Here’s what the science has to say about the factors that influence your risk of Alzheimer’s and cognitive decline.
- Physical: Alzheimer’s disease is known to have a profound effect on a person’s brain as the disease progresses. Nerve cell damage and death can lead to the brain’s inability to transmit and store information, which explains why those with this disease display signs of cognitive impairments. Additionally, as symptoms worsen, the overall mass of the brain begins to decrease.
- Family history: People who have a parent or sibling with Alzheimer’s are more likely to get it themselves.

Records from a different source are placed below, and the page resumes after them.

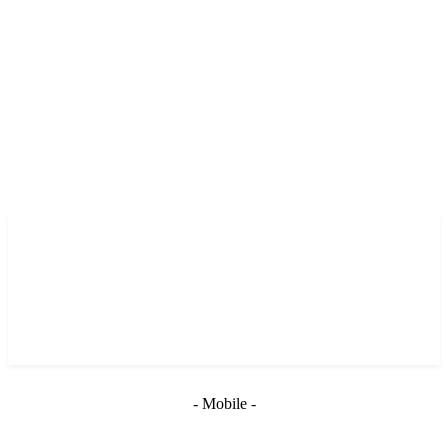
- Mobile -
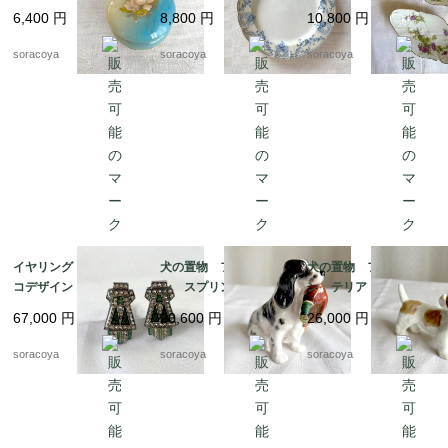
ア製 天然石 花プリ
レリーフ デザート
ブル プチガトー お
6,400
円
8,800
円
10,800
円
ント
19twm84-2
やつおつまみ 2枚セッ
ト 19twm70
soracoya
soracoya
soracoya
イヤリング アールデ
犬の置物 フィギュリ
犬の置物 フィギュリ
コデザイン エメラルド
ン スプリンガースパ
ン テリア 陶器製
グリーン エナメル加
ニエルとキジ 猟犬
ロイヤルドックス 19
67,000
円
20,600
円
26,000
円
工 12acen27
ロイヤルドルトン 19
otm43
otm43-2
soracoya
soracoya
soracoya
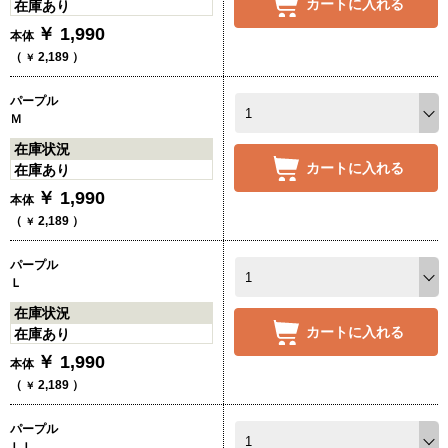
カートに入れる
在庫あり
￥
1,990
本体
（
2,189
）
￥
パープル
Ｍ
在庫状況
カートに入れる
在庫あり
￥
1,990
本体
（
2,189
）
￥
パープル
Ｌ
在庫状況
カートに入れる
在庫あり
￥
1,990
本体
（
2,189
）
￥
パープル
ＬＬ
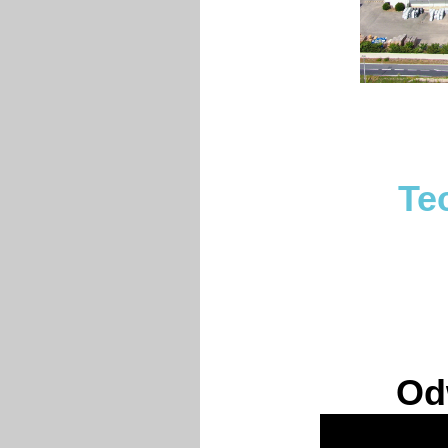
Te
Od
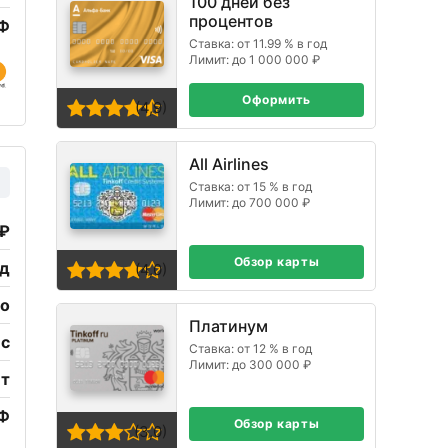
100 дней без
процентов
РФ
Ставка: от 11.99 % в год
Лимит: до 1 000 000 ₽
Оформить
(4,9)
All Airlines
Ставка: от 15 % в год
Лимит: до 700 000 ₽
 ₽
Обзор карты
од
(4,0)
но
Платинум
ес
Ставка: от 12 % в год
Лимит: до 300 000 ₽
ет
РФ
Обзор карты
(3,0)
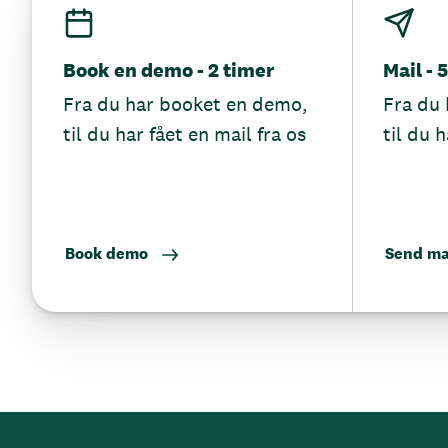
Book en demo - 2 timer
Mail - 
Fra du har booket en demo,
Fra du 
til du har fået en mail fra os
til du h
Book demo
Send ma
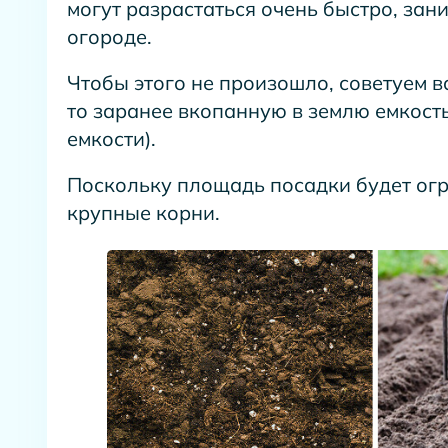
могут разрастаться очень быстро, за
огороде.
Чтобы этого не произошло, советуем 
то заранее вкопанную в землю емкость 
емкости).
Поскольку площадь посадки будет ог
крупные корни.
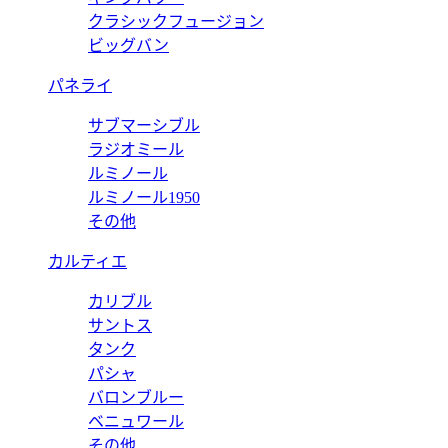
クラシックフュージョン
ビッグバン
パネライ
サブマーシブル
ラジオミール
ルミノール
ルミノール1950
その他
カルティエ
カリブル
サントス
タンク
パシャ
バロンブルー
ベニュワール
その他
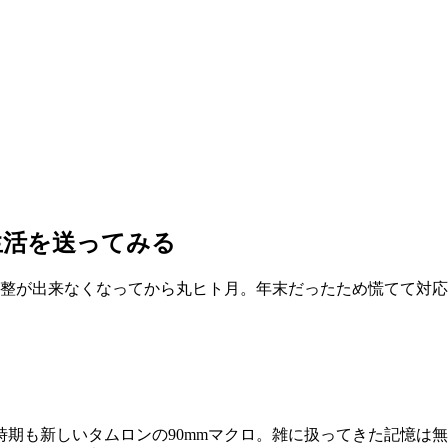
生活を送ってみる
調整が出来なくなってから丸ヒト月。年末だったため慌てて対
期も新しいタムロンの90mmマクロ。雑に扱ってきた記憶は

- Environmental: Smoking, not exercising, and lacking regular social interactions can have the potential to impact whether or not a person experiences symptoms associated with Alzheimer’s disease.
- Exercise your body and mind: Your Body and Mind: Physical exercise is an important part of a healthy lifestyle, and some studies suggest that it can improve cognitive agility. For an Alzheimer’s patient, exercise may also help maintain muscle strength, decrease frailty, and elevate mood. “Exercising our brain,” through activities like reading, learning a musical instrument, or playing chess, can help protect people from cognitive decline later in life.
- History of head injury: A history of a closed head injury carries with it a higher risk of Alzheimer’s later in life. We need to use seat belts in cars and helmets when bicycling. Avoid risky sports activities where you would sustain a traumatic brain injury.
- Poor diet: The study showing that poor dietary habits can cause Alzheimer’s. The control group received a normal diet. The experimental group with the high fat/high sugar diet was aging prematurely. They also showed elevated inflammatory markers, elevated insulin levels, and cellular stress.